The cashew apple juices were obtained using three different extraction methods - hydraulic pressing, screw pressing (slow pressing) and blending. The TPC, TSS, TTA and pH of HPJ, BJ and SPL were not significantly affected by extraction methods. However, the turbidity of these juices was noticeably different. After extraction, this turbidity in fresh fruit juices results from suspended pectin particles from plant cell walls (Pinelo et al., 2010). The more cloudiness observed in the BJ and SPJ, which was caused by the high amount of pectin in the skin of the cashew apple, dissolving into the juice during the blending or screw pressing process, as the whole fruit, including the skin, is crushed. When tannin and gelatin form a complex, they can trap a part of pectin and other cell wall materials, causing a precipitate that can be filtered (Pinelo et al., 2010). This process results in higher clarity for all treated juices. Reducing the pectin content in cashew apple juice is important, as higher pectin levels not only make the juice appear opaque, but also increase the risk of methanol production during the ethanol fermentation process (Jackson, 2014).
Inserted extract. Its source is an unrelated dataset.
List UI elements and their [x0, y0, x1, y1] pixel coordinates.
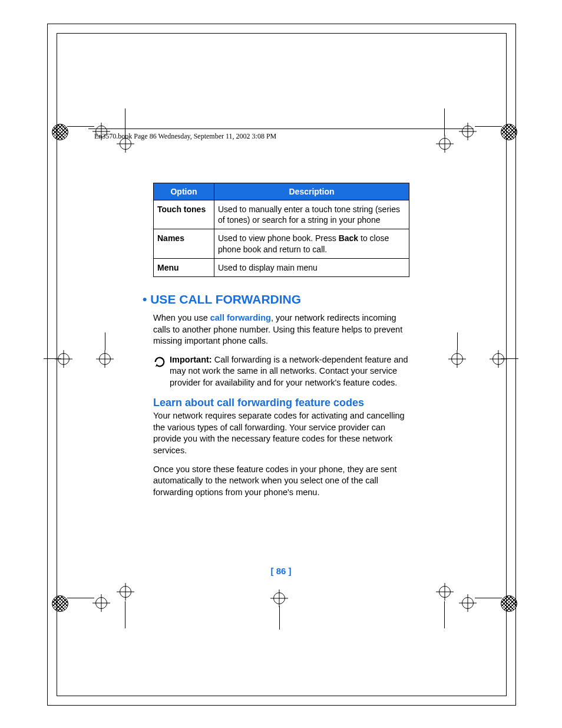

Next, the treatment of HPJ in gelatin solution form with gelatin in powder form was compared in terms of tannin mitigation efficiency and turbidity. TME reached maximum 51% to 52% when using either gelatin powder or solution. A study by Geetha et al. (2020) found that a mixture of 1% pectinase and 0.5% tannase produced the highest TME of 52.54% after 24 hours. According to report of Aluko et al., (2023), detannification also increased the sweetness and reduced the astringency of pressed cashew apple juice.

Interestingly, the turbidity increases dramatically at a 0.5% gelatin powder dosage (see Figure 4b). A model by Siebert et al. (1999) suggests that polyphenols bind to multiple sites on proteins to explain this behavior. Polyphenols, on the other hand, are supposed to have a number of ends that can bind to proteins. When the concentration of polyphenol ends is equal to the number of protein binding sites, a large network is formed, corresponding to the largest complexes and resulting in maximum light scattering (maximum turbidity NTU).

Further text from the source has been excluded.